Una spina sul fianco qui sono i tedeschi, che invece, su questi prodotti, sbaragliano la concorrenza. In questo marasma di segni meno, fino al 2019 si salvavano le auto, che mettevano in rilievo dati positivi. A partire dal 2020, con i danni causati dall’emergenza sanitaria, e le misure di contenimento dei contagi, il settore industriale, quello turistico e dei trasporti) sono scivolati in una congiuntura tra le più nere della storia.
Secondo il coordinatore dell’Ufficio studi della CGIA, Paolo Zabeo, il ‘made in Italy’, proviene in prevalenza dalle piccole e medie industrie, a questo riguardo osserva:
“Questi prodotti sono autentiche eccellenze e grazie alla flessibilità, all’elevata specializzazione produttiva, alla cultura dell’estetica e buon gusto e al ‘saper fare’ hanno conquistato il mondo, in settori, come quello delle macchine, dove la ricerca, l’innovazione e la qualità del ciclo produttivo, sono requisiti indispensabili per competere sul mercato”.
Agli elogi di Paolo Zabeo, seguono le riflessioni di un altro responsabile della Cgia, ossia Renato Mason, che svolge il ruolo di segretario. Egli mette in rilievo il fatto che, certamente si tratta di indicatori importanti, ma l’Italia ha necessità di smuovere le acque immobili dei consumi interni, che sono sembrati indifferenti perfino ai massicci interventi di QE della BCE, in epoca pre-Covid, volti a dare una spinta energica all’inflazione e a incoraggiare i consumi.
A queste strategie, dovrebbero seguire gli interventi strutturali, sui quali tanto insiste la Commissione europea e la BCE, ma che risultano fondamentali per una spinta propulsiva dell’economia, soprattutto nel versante degli investimenti e dell’occupazione, dati macro che stentano a riprendere quota.
In definitiva, i risultati del ‘made in Italy’, svolgono una funzione di traino, è un motore potente acceso sulla nostra economia, che tuttavia non è propriamente una fuori serie. Il ‘made in Italy’ potrebbe certo essere inteso come un motore ‘turbo’ dell’economia italiana, ma il problema, appunto, è il fatto che questa non è una Ferrari, ma un’utilitaria, e non di rado s’inceppa.

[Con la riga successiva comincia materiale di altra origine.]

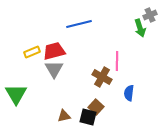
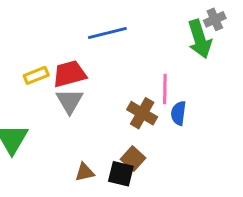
green arrow: (140, 28) -> (200, 39), size x1.4
blue semicircle: (129, 93) -> (178, 113), moved

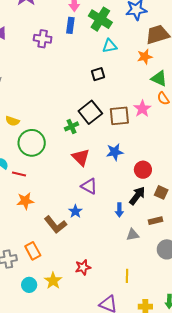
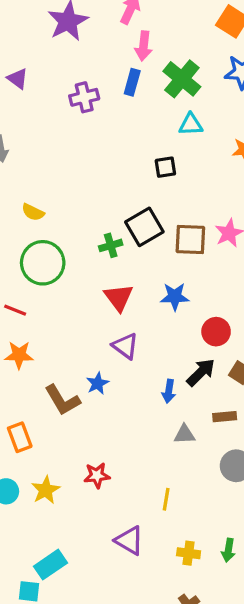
purple cross: (43, 39) -> (84, 97), turned -30
yellow semicircle: (12, 121) -> (33, 212), moved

L’Italia del Made in Italy è un mercato allettante, soprattutto nel campo della moda, come già si è detto. Tutte le ‘maison’ di lusso sono state praticamente rilevate da società straniere.

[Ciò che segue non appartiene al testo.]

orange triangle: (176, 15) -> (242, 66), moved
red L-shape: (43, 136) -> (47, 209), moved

Le cosiddette 5 rotte del Made in Italy, passano dalla Germania, alla Svizzera, Cina, Corea e Singapore. E’ stata Alessandra Lanza, senior partner di Prometeia ( società italiana di consulenza, sviluppo software e ricerca economica per banche, assicurazioni e imprese) a stilare questa top per la destinazione dei prodotti italiani d’eccellenza.
Sostiene Lanza al riguardo: «Mai come in questo periodo le rotte delle esportazioni saranno influenzate dall’andamento della pandemia. Questi Paesi hanno saputo fronteggiare l’emergenza prima o meglio degli altri ed è stato possibile ripristinare i canali di vendita.

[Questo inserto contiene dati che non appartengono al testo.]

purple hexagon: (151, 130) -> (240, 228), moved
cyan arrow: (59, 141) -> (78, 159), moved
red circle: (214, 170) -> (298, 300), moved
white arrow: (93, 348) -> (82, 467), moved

Ma il quadro è in continuo mutamento e la cautela è d’obbligo. Proprio per questa ragione le imprese devono avere un atteggiamento tattico, tenendosi pronte a correggere il tiro in caso di necessità, spostandosi verso altri mercati».
L’incertezza è purtroppo l’elemento caratterizzante della pandemia, ma l’avviamento della campagna di vaccinazioni dovrebbe portare una maggiore sicurezza nei prossimi mesi, anche nei mercati e nelle rotte commerciali.
Gli ingranaggi del commercio e del complesso motore che porta movimento nei mercati globali dovrebbero in tempi brevi rimettersi gradualmente in moto, c’è molto ottimismo al riguardo. Nel secondo semestre del corrente anno il Paese dovrebbe migliorare import ed export, di almeno il 20%.
In autunno i primi bilanci di questa attesa ripartenza.